● PROBLEM TO WORK ON: Copy each line of the entries that includes the word "nodered".

[[ TASK DATA open ]]

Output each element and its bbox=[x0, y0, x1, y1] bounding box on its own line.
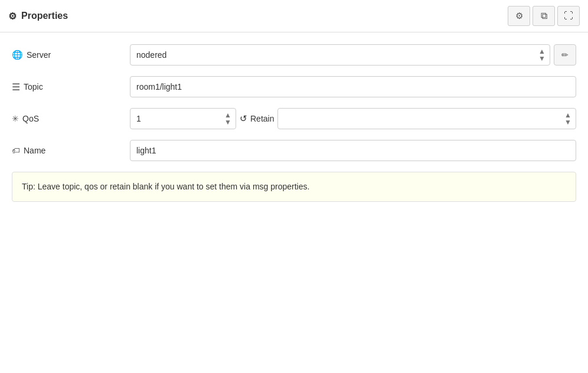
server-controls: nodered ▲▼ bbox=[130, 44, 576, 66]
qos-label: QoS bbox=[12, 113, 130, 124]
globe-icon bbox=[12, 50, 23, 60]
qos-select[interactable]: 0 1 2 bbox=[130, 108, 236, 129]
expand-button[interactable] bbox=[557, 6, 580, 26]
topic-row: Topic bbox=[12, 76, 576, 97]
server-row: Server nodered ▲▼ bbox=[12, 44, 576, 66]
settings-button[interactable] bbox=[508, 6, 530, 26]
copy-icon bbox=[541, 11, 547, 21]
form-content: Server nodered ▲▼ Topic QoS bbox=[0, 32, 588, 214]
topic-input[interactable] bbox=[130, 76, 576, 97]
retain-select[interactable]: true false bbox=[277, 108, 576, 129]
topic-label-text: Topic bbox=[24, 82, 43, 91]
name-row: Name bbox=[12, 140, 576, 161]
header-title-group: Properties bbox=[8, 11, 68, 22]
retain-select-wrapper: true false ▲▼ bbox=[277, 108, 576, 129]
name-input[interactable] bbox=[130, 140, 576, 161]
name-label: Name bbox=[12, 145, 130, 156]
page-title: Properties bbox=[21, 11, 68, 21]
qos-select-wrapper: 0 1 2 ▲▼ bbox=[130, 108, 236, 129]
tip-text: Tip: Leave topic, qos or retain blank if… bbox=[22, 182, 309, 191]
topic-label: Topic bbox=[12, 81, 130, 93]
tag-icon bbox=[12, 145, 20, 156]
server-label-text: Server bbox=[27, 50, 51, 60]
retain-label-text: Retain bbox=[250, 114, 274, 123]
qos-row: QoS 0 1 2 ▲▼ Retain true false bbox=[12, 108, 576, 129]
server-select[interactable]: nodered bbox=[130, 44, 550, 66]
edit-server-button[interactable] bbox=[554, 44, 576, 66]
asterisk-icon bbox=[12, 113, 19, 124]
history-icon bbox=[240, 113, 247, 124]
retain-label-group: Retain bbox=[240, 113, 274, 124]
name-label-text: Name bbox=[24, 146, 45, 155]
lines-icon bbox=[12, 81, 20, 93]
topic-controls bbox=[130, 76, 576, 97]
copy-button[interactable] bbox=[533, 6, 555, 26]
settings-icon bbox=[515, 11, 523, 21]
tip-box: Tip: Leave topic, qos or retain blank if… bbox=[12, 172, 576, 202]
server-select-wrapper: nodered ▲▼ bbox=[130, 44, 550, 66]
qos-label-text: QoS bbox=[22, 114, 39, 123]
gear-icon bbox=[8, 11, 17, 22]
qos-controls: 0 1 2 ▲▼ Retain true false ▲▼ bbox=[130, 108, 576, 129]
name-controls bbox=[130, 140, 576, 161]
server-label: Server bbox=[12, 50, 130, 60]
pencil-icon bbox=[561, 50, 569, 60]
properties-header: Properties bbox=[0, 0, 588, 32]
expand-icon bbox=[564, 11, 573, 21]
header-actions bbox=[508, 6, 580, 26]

[[ TASK DATA closed ]]

● COMPLETED EXERCISE:
server-controls: nodered ▲▼ bbox=[130, 44, 576, 66]
server-row: Server nodered ▲▼ bbox=[12, 44, 576, 66]
form-content: Server nodered ▲▼ Topic QoS bbox=[0, 32, 588, 214]
server-select[interactable]: nodered bbox=[130, 44, 550, 66]
server-select-wrapper: nodered ▲▼ bbox=[130, 44, 550, 66]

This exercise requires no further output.